I have been eating a lot of red meat lately – I seem to be craving it, and thus I have been eating it.  I try to listen to my cravings and eat what my body asks for, but in the last few days my drive for red meat seems to be subsiding.  Yesterday I was craving chicken, the thing is, I’ve eated a LOT of plain baked chicken as of late and decided to go for something just a little more exciting.  I decided to adapt a recipe for mushroom parmesean I have used before, but since I didn’t actually have any parmesean cheese, I don’t even feel right keeping the name. 

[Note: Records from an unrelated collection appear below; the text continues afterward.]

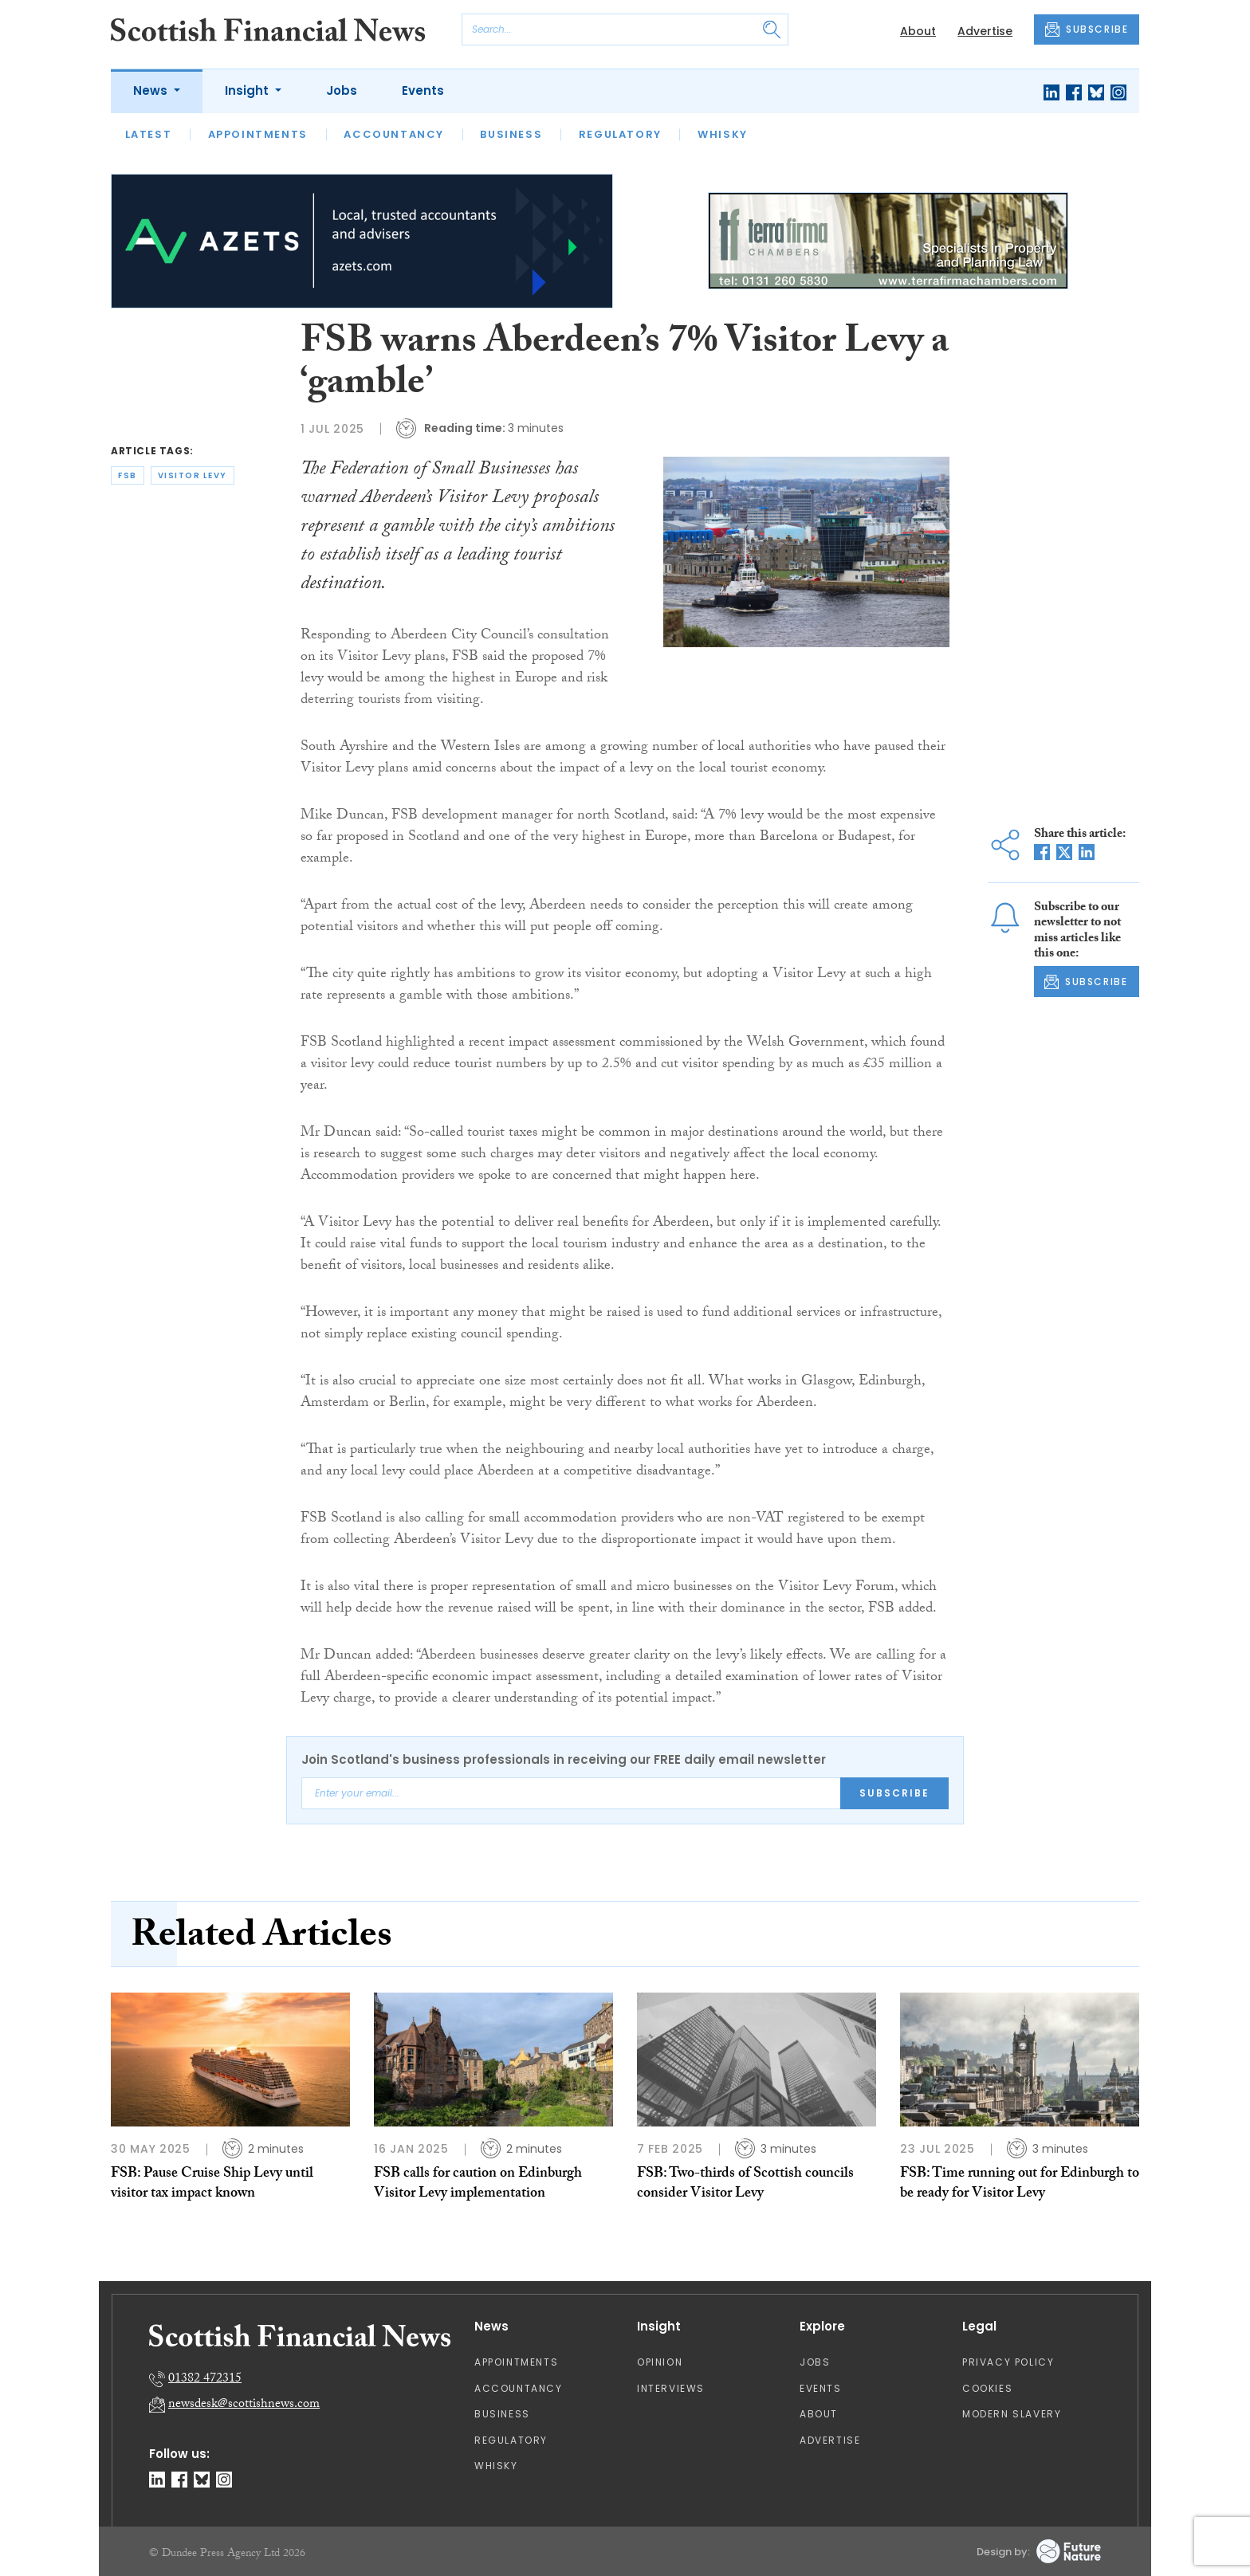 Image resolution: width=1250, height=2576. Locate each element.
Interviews (671, 2388)
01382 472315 (205, 2379)
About (918, 31)
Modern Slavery (1011, 2414)
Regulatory (620, 134)
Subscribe (894, 1793)
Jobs (341, 90)
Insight (248, 90)
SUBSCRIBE (1086, 29)
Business (511, 134)
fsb (127, 475)
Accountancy (394, 134)
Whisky (723, 134)
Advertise (984, 31)
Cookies (987, 2388)
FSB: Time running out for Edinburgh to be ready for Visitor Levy (1019, 2184)
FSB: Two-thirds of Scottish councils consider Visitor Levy (745, 2184)
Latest (148, 134)
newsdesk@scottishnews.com (244, 2405)
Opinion (659, 2362)
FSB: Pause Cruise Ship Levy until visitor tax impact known (212, 2184)
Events (423, 90)
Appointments (258, 134)
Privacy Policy (1008, 2362)
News (152, 90)
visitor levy (192, 475)
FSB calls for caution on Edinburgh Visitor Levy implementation (478, 2184) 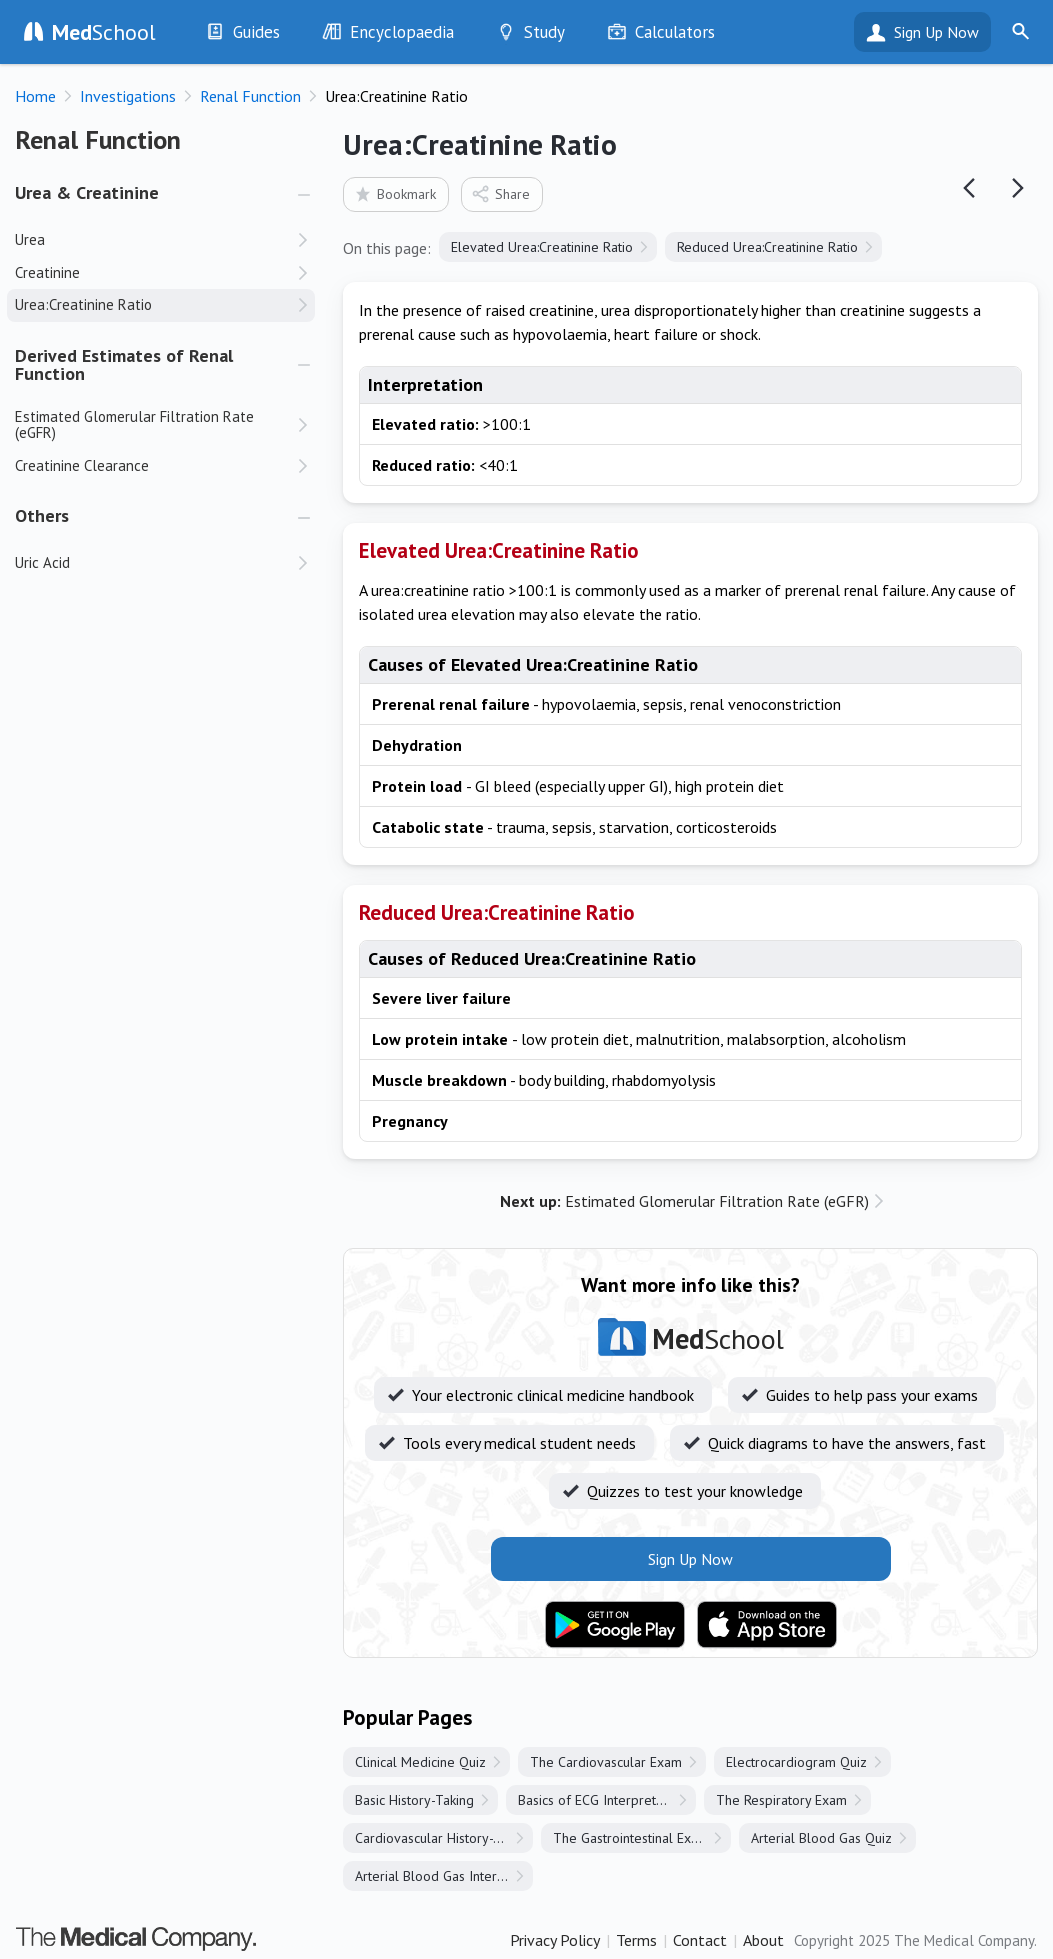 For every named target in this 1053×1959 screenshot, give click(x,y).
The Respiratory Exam (781, 1800)
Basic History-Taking (414, 1800)
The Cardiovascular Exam (606, 1762)
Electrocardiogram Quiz (796, 1762)
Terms (636, 1940)
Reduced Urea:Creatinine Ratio (767, 247)
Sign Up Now (936, 32)
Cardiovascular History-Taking (443, 1838)
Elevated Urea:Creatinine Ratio (542, 247)
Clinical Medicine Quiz (420, 1762)
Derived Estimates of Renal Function (124, 364)
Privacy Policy (555, 1940)
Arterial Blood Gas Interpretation (444, 1876)
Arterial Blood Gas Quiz (821, 1838)
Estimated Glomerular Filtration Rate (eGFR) (684, 1201)
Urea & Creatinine (87, 192)
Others (42, 515)
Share (500, 193)
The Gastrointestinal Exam (631, 1838)
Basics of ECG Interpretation (601, 1800)
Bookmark (394, 193)
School (104, 32)
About (763, 1940)
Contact (700, 1940) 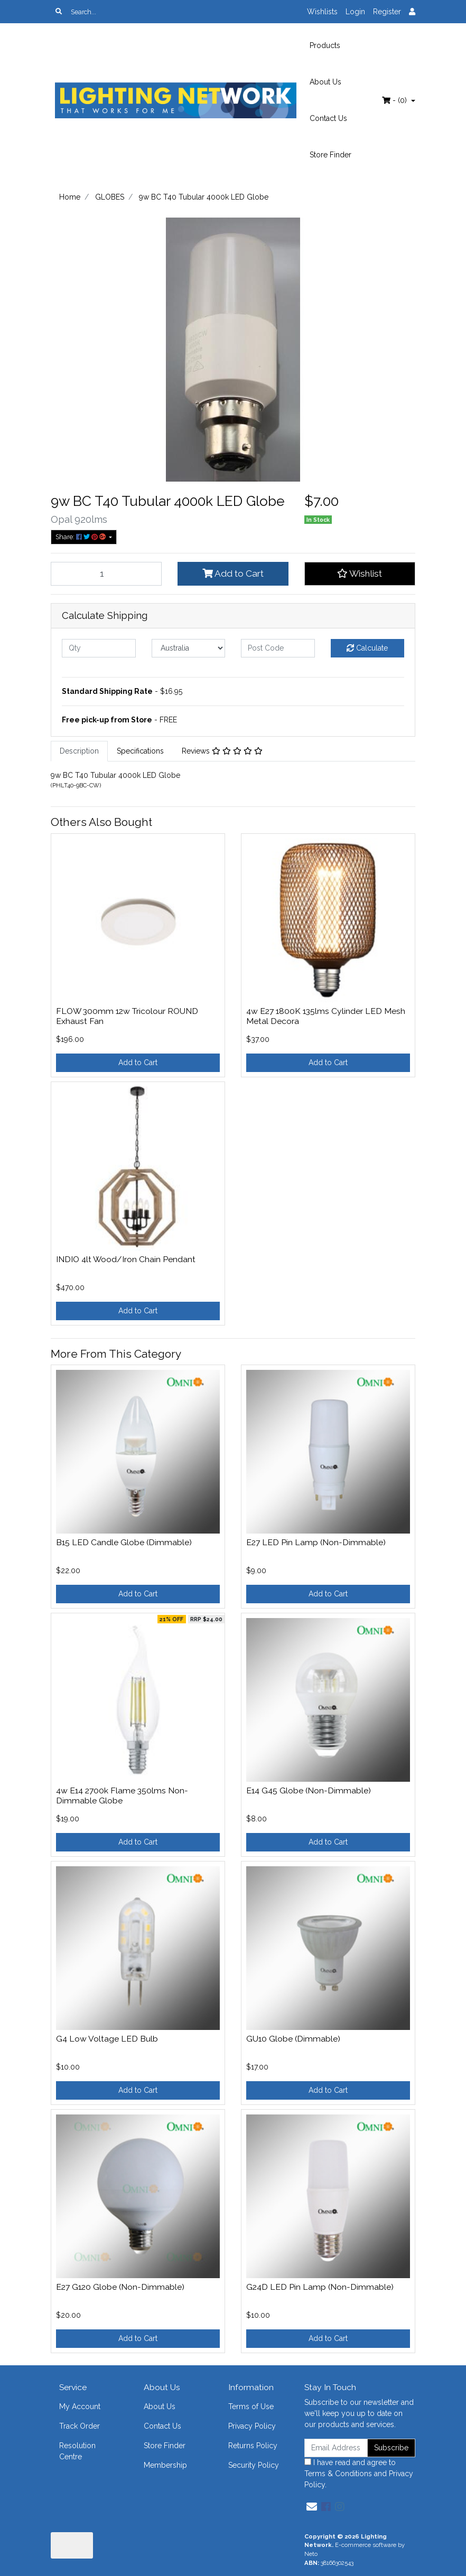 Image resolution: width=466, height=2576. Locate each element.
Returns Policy (252, 2445)
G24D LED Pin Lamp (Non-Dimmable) (320, 2287)
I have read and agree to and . (358, 2473)
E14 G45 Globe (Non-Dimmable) (308, 1790)
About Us (325, 82)
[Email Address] (336, 2448)
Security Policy (253, 2465)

Note :the picture is lacking as I was too hungry to wait for a picture last night, and instead re-plated the cold food and took a picture this morning – sorry about that.

 chicken-small.jpg

GF Cheesy Chicken

checken-small.jpgchecken-small.jpgIngredients:

  • 2 Large Boneless, Skinless Chicken Breasts
  • 1 cup rice flour
  • 1 tbsp Herbamere seasoning
  • 2 eggs
  • Olive oil
  • 1 jar pasta sauce*
  • Grated cheese**

 *  I used a can of tomatoes and some leftover Pizza sauce, use what you have on hand 
** I used a mixture of marble and mozzarella cheese, again use whatever you have

  1. Pre-heat oven to 400°F. 
  2. In a medium bowl, mix together flour and herbamere seasoning. 
  3. In a second bowl, beat the eggs.
  4. Slice the chicken in half lengthwise so you end up with four, thin, flat pieces of chicken.
  5. Dip each piece of chicken into the flour and coat both sides
  6. Heat a non-stick frying pan to medium-high heat
  7. Drizzle pan with olive oil.
  8. Dip rice flour coated chicken in the egg, then place into the hot frying pan, and allow chicken to brown on both sides.
  9. Meanwhile spread 1/2 of your pasta sauce in the bottom of a 9×13 pan.
  10. Once you have browned both sides of your chicken, place it neatly in your prepared pan.
  11. Once all your chicken has been browned, place 1-tbsp of the remaining sauce on each piece of chicken, then top with grated cheese.
  12. Scoop any remaining pasta sauce into the pan, around your chicken.
  13. Place the pan in the oven and cook for another 30 minutes – until your chicken is cooked!
  14. Enjoy!

I accompanied this dish with a side of rice spaghetti – there is plenty of sauce to share!  Now, if only I had some brocolli last night, I could have considered this a complete meal.